TASK GOAL:
Give back every record below in full and exactly, but without a single image.

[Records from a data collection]
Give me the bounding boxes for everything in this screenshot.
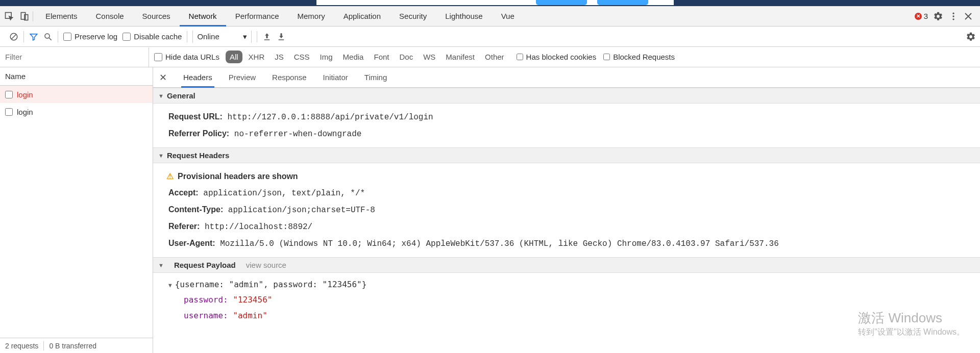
request-name: login: [17, 108, 33, 116]
header-key: Referrer Policy:: [168, 129, 229, 138]
disable-cache-checkbox[interactable]: Disable cache: [122, 32, 182, 41]
json-key: password:: [184, 295, 233, 305]
name-column-header[interactable]: Name: [0, 67, 153, 86]
status-bar: 2 requests 0 B transferred: [0, 338, 153, 353]
search-icon[interactable]: [43, 32, 53, 41]
section-general-header[interactable]: ▼ General: [153, 88, 980, 104]
request-detail-pane: ✕ HeadersPreviewResponseInitiatorTiming …: [153, 67, 980, 353]
header-value: http://127.0.0.1:8888/api/private/v1/log…: [223, 113, 433, 122]
detail-tab-response[interactable]: Response: [270, 67, 309, 88]
tab-performance[interactable]: Performance: [226, 6, 288, 27]
close-icon[interactable]: [964, 12, 973, 21]
section-payload-title: Request Payload: [174, 261, 236, 269]
throttling-value: Online: [197, 32, 219, 41]
header-key: Referer:: [168, 222, 200, 231]
tab-sources[interactable]: Sources: [133, 6, 180, 27]
has-blocked-cookies-label: Has blocked cookies: [526, 53, 597, 61]
request-list-pane: Name loginlogin 2 requests 0 B transferr…: [0, 67, 153, 353]
svg-point-4: [952, 15, 954, 17]
filter-type-img[interactable]: Img: [316, 51, 337, 63]
header-key: Request URL:: [168, 112, 223, 121]
tab-vue[interactable]: Vue: [492, 6, 524, 27]
header-key: Content-Type:: [168, 205, 223, 214]
error-badge[interactable]: ✕ 3: [915, 12, 928, 20]
filter-type-xhr[interactable]: XHR: [244, 51, 269, 63]
detail-tabs: ✕ HeadersPreviewResponseInitiatorTiming: [153, 67, 980, 88]
svg-point-5: [952, 18, 954, 20]
tab-application[interactable]: Application: [334, 6, 390, 27]
has-blocked-cookies-checkbox[interactable]: Has blocked cookies: [517, 53, 597, 61]
filter-icon[interactable]: [29, 32, 38, 41]
request-row[interactable]: login: [0, 86, 153, 103]
svg-point-3: [952, 12, 954, 14]
close-detail-icon[interactable]: ✕: [157, 72, 169, 83]
tab-console[interactable]: Console: [87, 6, 133, 27]
kebab-menu-icon[interactable]: [948, 11, 959, 21]
section-request-headers-header[interactable]: ▼ Request Headers: [153, 147, 980, 163]
filter-type-media[interactable]: Media: [339, 51, 368, 63]
header-key: Accept:: [168, 188, 199, 197]
request-row[interactable]: login: [0, 103, 153, 120]
panel-settings-gear-icon[interactable]: [966, 32, 976, 42]
clear-icon[interactable]: [9, 32, 18, 41]
json-value: "admin": [233, 311, 267, 320]
svg-point-7: [45, 34, 50, 38]
filter-row: Hide data URLs AllXHRJSCSSImgMediaFontDo…: [0, 47, 980, 67]
tab-memory[interactable]: Memory: [288, 6, 334, 27]
device-toolbar-icon[interactable]: [19, 11, 30, 21]
error-count: 3: [924, 12, 928, 20]
status-transferred: 0 B transferred: [49, 342, 96, 350]
disable-cache-label: Disable cache: [134, 32, 182, 41]
filter-type-css[interactable]: CSS: [290, 51, 314, 63]
filter-type-other[interactable]: Other: [481, 51, 508, 63]
detail-tab-initiator[interactable]: Initiator: [321, 67, 350, 88]
filter-type-manifest[interactable]: Manifest: [442, 51, 479, 63]
throttling-select[interactable]: Online ▾: [192, 31, 251, 43]
preserve-log-checkbox[interactable]: Preserve log: [63, 32, 117, 41]
triangle-down-icon: ▼: [158, 93, 164, 99]
filter-type-doc[interactable]: Doc: [395, 51, 417, 63]
tab-security[interactable]: Security: [390, 6, 436, 27]
view-source-link[interactable]: view source: [246, 261, 286, 269]
detail-tab-timing[interactable]: Timing: [362, 67, 389, 88]
gear-icon[interactable]: [933, 11, 943, 21]
tab-lighthouse[interactable]: Lighthouse: [436, 6, 492, 27]
triangle-down-icon: ▼: [158, 262, 164, 268]
download-har-icon[interactable]: [277, 32, 286, 41]
detail-tab-headers[interactable]: Headers: [181, 67, 214, 88]
header-value: http://localhost:8892/: [200, 222, 312, 232]
header-key: User-Agent:: [168, 239, 215, 247]
section-request-headers-title: Request Headers: [167, 151, 230, 160]
devtools-main-tabs: ElementsConsoleSourcesNetworkPerformance…: [0, 6, 980, 27]
json-key: username:: [184, 311, 233, 320]
section-request-payload-header[interactable]: ▼ Request Payload view source: [153, 257, 980, 273]
tab-network[interactable]: Network: [180, 6, 226, 27]
section-general-title: General: [167, 91, 195, 100]
hide-data-urls-label: Hide data URLs: [165, 53, 219, 61]
app-top-bar: [0, 0, 980, 6]
tab-elements[interactable]: Elements: [36, 6, 87, 27]
hide-data-urls-checkbox[interactable]: Hide data URLs: [154, 53, 219, 61]
chevron-down-icon: ▾: [243, 32, 247, 41]
payload-summary: {username: "admin", password: "123456"}: [175, 280, 367, 289]
header-value: application/json, text/plain, */*: [199, 189, 365, 198]
filter-type-all[interactable]: All: [226, 51, 242, 63]
inspect-element-icon[interactable]: [4, 11, 14, 21]
filter-type-ws[interactable]: WS: [419, 51, 439, 63]
request-checkbox[interactable]: [5, 91, 13, 98]
triangle-down-icon: ▼: [168, 281, 172, 291]
network-toolbar: Preserve log Disable cache Online ▾: [0, 27, 980, 47]
detail-tab-preview[interactable]: Preview: [227, 67, 258, 88]
triangle-down-icon: ▼: [158, 153, 164, 159]
filter-type-font[interactable]: Font: [370, 51, 393, 63]
blocked-requests-label: Blocked Requests: [613, 53, 675, 61]
filter-type-js[interactable]: JS: [271, 51, 288, 63]
warning-icon: ⚠: [166, 168, 174, 185]
preserve-log-label: Preserve log: [75, 32, 117, 41]
blocked-requests-checkbox[interactable]: Blocked Requests: [603, 53, 675, 61]
request-checkbox[interactable]: [5, 108, 13, 116]
header-value: application/json;charset=UTF-8: [223, 206, 375, 215]
upload-har-icon[interactable]: [262, 32, 272, 41]
filter-input[interactable]: [0, 47, 149, 67]
error-icon: ✕: [915, 13, 922, 20]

TASK RESPONSE:
Give me the bounding boxes for everything in this screenshot.
request-name: login: [17, 108, 33, 116]
header-key: Referrer Policy:: [168, 129, 229, 138]
disable-cache-checkbox[interactable]: Disable cache: [122, 32, 182, 41]
json-key: password:: [184, 295, 233, 305]
name-column-header[interactable]: Name: [0, 67, 153, 86]
status-bar: 2 requests 0 B transferred: [0, 338, 153, 353]
search-icon[interactable]: [43, 32, 53, 41]
section-general-header[interactable]: ▼ General: [153, 88, 980, 104]
request-detail-pane: ✕ HeadersPreviewResponseInitiatorTiming …: [153, 67, 980, 353]
header-value: http://127.0.0.1:8888/api/private/v1/log…: [223, 113, 433, 122]
detail-tab-response[interactable]: Response: [270, 67, 309, 88]
tab-performance[interactable]: Performance: [226, 6, 288, 27]
close-icon[interactable]: [964, 12, 973, 21]
section-payload-title: Request Payload: [174, 261, 236, 269]
throttling-value: Online: [197, 32, 219, 41]
header-key: Referer:: [168, 222, 200, 231]
tab-sources[interactable]: Sources: [133, 6, 180, 27]
has-blocked-cookies-label: Has blocked cookies: [526, 53, 597, 61]
request-list-pane: Name loginlogin 2 requests 0 B transferr…: [0, 67, 153, 353]
svg-point-4: [952, 15, 954, 17]
filter-type-img[interactable]: Img: [316, 51, 337, 63]
header-key: Request URL:: [168, 112, 223, 121]
tab-vue[interactable]: Vue: [492, 6, 524, 27]
header-key: Content-Type:: [168, 205, 223, 214]
error-badge[interactable]: ✕ 3: [915, 12, 928, 20]
filter-type-xhr[interactable]: XHR: [244, 51, 269, 63]
detail-tabs: ✕ HeadersPreviewResponseInitiatorTiming: [153, 67, 980, 88]
svg-point-5: [952, 18, 954, 20]
tab-application[interactable]: Application: [334, 6, 390, 27]
has-blocked-cookies-checkbox[interactable]: Has blocked cookies: [517, 53, 597, 61]
filter-icon[interactable]: [29, 32, 38, 41]
request-row[interactable]: login: [0, 86, 153, 103]
svg-point-3: [952, 12, 954, 14]
close-detail-icon[interactable]: ✕: [157, 72, 169, 83]
tab-console[interactable]: Console: [87, 6, 133, 27]
kebab-menu-icon[interactable]: [948, 11, 959, 21]
section-request-headers-header[interactable]: ▼ Request Headers: [153, 147, 980, 163]
filter-type-media[interactable]: Media: [339, 51, 368, 63]
header-key: Accept:: [168, 188, 199, 197]
request-row[interactable]: login: [0, 103, 153, 120]
panel-settings-gear-icon[interactable]: [966, 32, 976, 42]
clear-icon[interactable]: [9, 32, 18, 41]
json-value: "admin": [233, 311, 267, 320]
svg-point-7: [45, 34, 50, 38]
filter-row: Hide data URLs AllXHRJSCSSImgMediaFontDo…: [0, 47, 980, 67]
tab-memory[interactable]: Memory: [288, 6, 334, 27]
device-toolbar-icon[interactable]: [19, 11, 30, 21]
error-count: 3: [924, 12, 928, 20]
status-transferred: 0 B transferred: [49, 342, 96, 350]
disable-cache-label: Disable cache: [134, 32, 182, 41]
filter-type-css[interactable]: CSS: [290, 51, 314, 63]
filter-type-other[interactable]: Other: [481, 51, 508, 63]
detail-tab-initiator[interactable]: Initiator: [321, 67, 350, 88]
filter-type-manifest[interactable]: Manifest: [442, 51, 479, 63]
throttling-select[interactable]: Online ▾: [192, 31, 251, 43]
preserve-log-checkbox[interactable]: Preserve log: [63, 32, 117, 41]
triangle-down-icon: ▼: [158, 93, 164, 99]
filter-type-doc[interactable]: Doc: [395, 51, 417, 63]
tab-security[interactable]: Security: [390, 6, 436, 27]
view-source-link[interactable]: view source: [246, 261, 286, 269]
detail-tab-timing[interactable]: Timing: [362, 67, 389, 88]
gear-icon[interactable]: [933, 11, 943, 21]
tab-lighthouse[interactable]: Lighthouse: [436, 6, 492, 27]
triangle-down-icon: ▼: [158, 262, 164, 268]
download-har-icon[interactable]: [277, 32, 286, 41]
detail-tab-headers[interactable]: Headers: [181, 67, 214, 88]
header-value: http://localhost:8892/: [200, 222, 312, 232]
header-key: User-Agent:: [168, 239, 215, 247]
section-request-headers-title: Request Headers: [167, 151, 230, 160]
devtools-main-tabs: ElementsConsoleSourcesNetworkPerformance…: [0, 6, 980, 27]
json-key: username:: [184, 311, 233, 320]
section-request-payload-header[interactable]: ▼ Request Payload view source: [153, 257, 980, 273]
tab-network[interactable]: Network: [180, 6, 226, 27]
section-general-title: General: [167, 91, 195, 100]
hide-data-urls-label: Hide data URLs: [165, 53, 219, 61]
app-top-bar: [0, 0, 980, 6]
tab-elements[interactable]: Elements: [36, 6, 87, 27]
hide-data-urls-checkbox[interactable]: Hide data URLs: [154, 53, 219, 61]
chevron-down-icon: ▾: [243, 32, 247, 41]
payload-summary: {username: "admin", password: "123456"}: [175, 280, 367, 289]
header-value: application/json, text/plain, */*: [199, 189, 365, 198]
filter-type-all[interactable]: All: [226, 51, 242, 63]
inspect-element-icon[interactable]: [4, 11, 14, 21]
filter-type-ws[interactable]: WS: [419, 51, 439, 63]
request-checkbox[interactable]: [5, 91, 13, 98]
triangle-down-icon: ▼: [168, 281, 172, 291]
network-toolbar: Preserve log Disable cache Online ▾: [0, 27, 980, 47]
detail-tab-preview[interactable]: Preview: [227, 67, 258, 88]
triangle-down-icon: ▼: [158, 153, 164, 159]
filter-type-font[interactable]: Font: [370, 51, 393, 63]
blocked-requests-label: Blocked Requests: [613, 53, 675, 61]
filter-type-js[interactable]: JS: [271, 51, 288, 63]
warning-icon: ⚠: [166, 168, 174, 185]
preserve-log-label: Preserve log: [75, 32, 117, 41]
blocked-requests-checkbox[interactable]: Blocked Requests: [603, 53, 675, 61]
request-checkbox[interactable]: [5, 108, 13, 116]
header-value: application/json;charset=UTF-8: [223, 206, 375, 215]
upload-har-icon[interactable]: [262, 32, 272, 41]
filter-input[interactable]: [0, 47, 149, 67]
error-icon: ✕: [915, 13, 922, 20]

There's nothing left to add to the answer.